INTERNAL ASSERT FAILED at "../aten/src/ATen/core/jit_type_base.h":172

Here is the code snippet to make inference on torch script model.

	// Prepare inputs
	std::vector<torch::jit::IValue> input_tensor_list;
	for (int n=0; n<input_list.size(); ++n)	{
		auto blob = mCPU ? input_list[n]->mutable_cpu_data() : input_list[n]->mutable_gpu_data();
		vector<long> long_shape(begin(input_list[n]->shape), end(input_list[n]->shape));
		at::IntArrayRef shape(long_shape.data(), long_shape.size());
		auto options = torch::TensorOptions().dtype(torch::kFloat32);
		input_tensor_list.emplace_back(torch::from_blob(blob, shape, options));
		// Debug
		cout << input_tensor_list[n].toTensor() << "\n";
	}

	// Make inference
//	try	{
		auto output = module->forward(input_tensor_list); //.toTensorVector();

I can print out the input tensor but get assertion fail. I am new to torch c++ api.

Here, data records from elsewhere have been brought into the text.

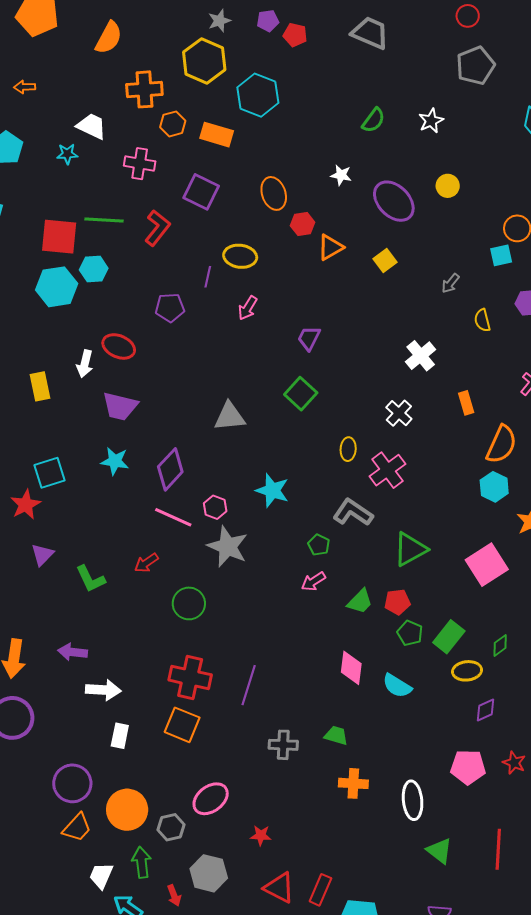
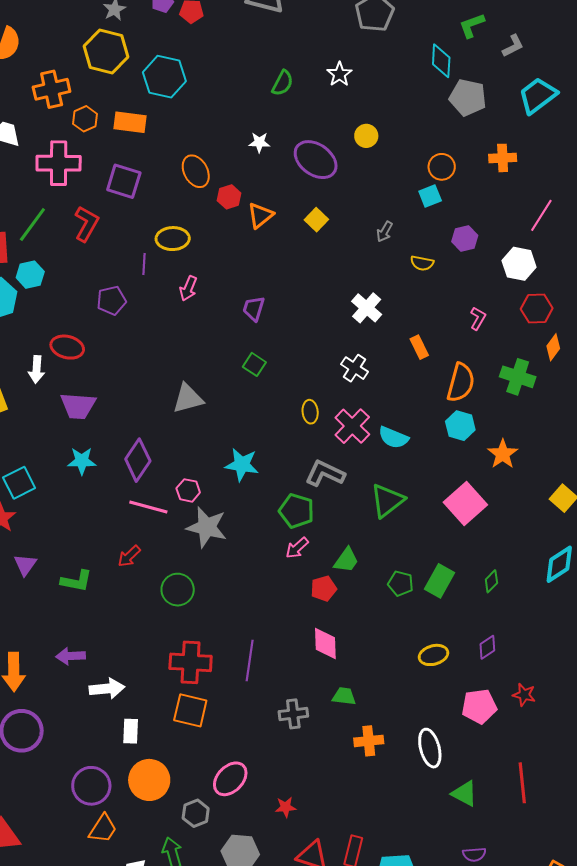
pink cross: (140, 164) -> (59, 163), size x1.4
green line: (104, 220) -> (32, 225), turned -48
yellow semicircle: (482, 320) -> (422, 263), turned -55
green square: (301, 394) -> (254, 364), size x0.7
green pentagon: (319, 545) -> (296, 511), size x1.6
green L-shape: (90, 579) -> (76, 581), turned -44
red pentagon: (397, 602) -> (324, 589), moved
pink diamond: (351, 668) -> (325, 643), moved
yellow ellipse: (467, 671) -> (434, 655), moved
cyan semicircle: (397, 686) -> (393, 438), moved
orange circle: (127, 810) -> (149, 780), moved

Is there any way to check whether the module is properly loaded or print it on screen like python?
Any idea to point out the error is very welcome.

-0.1138 -0.1138 -0.0441 -0.0964 -0.1138 -0.0267 0.0431 0.1476
0.2871 0.1825 0.1128 0.1302 0.2522 0.3393 0.3219 0.2696
0.3742 0.2871 0.1651 0.1651 0.2348 0.2173 0.3045 0.2522
0.3916 0.3045 0.2696 0.2348 0.2696 0.3045 0.2522 0.2348
0.3568 0.2348 0.2173 0.1999 0.1302 0.1651 0.1128 0.1999
0.5485 0.5311 0.4788 0.4091 0.2522 0.1128 0.0953 0.0605
[ CPUFloatType{1,3,224,224} ]
terminate called after throwing an instance of ‘c10::Error’
what(): r INTERNAL ASSERT FAILED at “…/aten/src/ATen/core/jit_type_base.h”:172, please report a bug to PyTorch.
Exception raised from expect at …/aten/src/ATen/core/jit_type_base.h:172 (most recent call first):
frame #0: c10::Error::Error(c10::SourceLocation, std::__cxx11::basic_string<char, std::char_traits, std::allocator >) + 0x69 (0x7fcba2b5ab29 in /opt/libtorch/lib/libc10.so)
frame #1: std::shared_ptrc10::ClassType c10::Type::expectc10::ClassType() + 0xbd (0x7fcc3d8c3ead in /opt/libtorch/lib/libtorch_cpu.so)
frame #2: c10::ivalue::Object::type() const + 0x21 (0x7fcc3d8b6341 in /opt/libtorch/lib/libtorch_cpu.so)
frame #3: torch::jit::Object::find_method(std::__cxx11::basic_string<char, std::char_traits, std::allocator > const&) const + 0x4e (0x7fcc3ff1ceae in /opt/libtorch/lib/libtorch_cpu.so)
frame #4: torch::jit::Object::get_method(std::__cxx11::basic_string<char, std::char_traits, std::allocator > const&) const + 0x50 (0x7fccb45bc9c6 in /home/bozkalayci/workspace/ws_Puhu/xDNN/Debug/libxDNN_d.so)
frame #5: torch::jit::Module::forward(std::vector<c10::IValue, std::allocatorc10::IValue >) + 0x77 (0x7fccb45bcdf1 in /home/bozkalayci/workspace/ws_Puhu/xDNN/Debug/libxDNN_d.so)

Could you create an issue in GitHub as this seems to be an internal error, please?
An executable code snippet to reproduce this issue would be great :slight_smile:

I found a work around but the problem I guess is in loading the module.

I got the above error when loaded the module to a pointer like this in an init function of a class instance.

auto *module = new torch::jit::script::Module;
*module = torch::jit::load(fileName);

module is cast to void pointer and kept as a member variable of the class. I got the error in a class’ method call. I recast the void pointer to torch::jit::script::Module but some arrays are violated in this way I guess.

The work around is to use the conventional way

module = torch::jit::load(fileName);

What is your suggestion to keep a valid module pointer in a class member?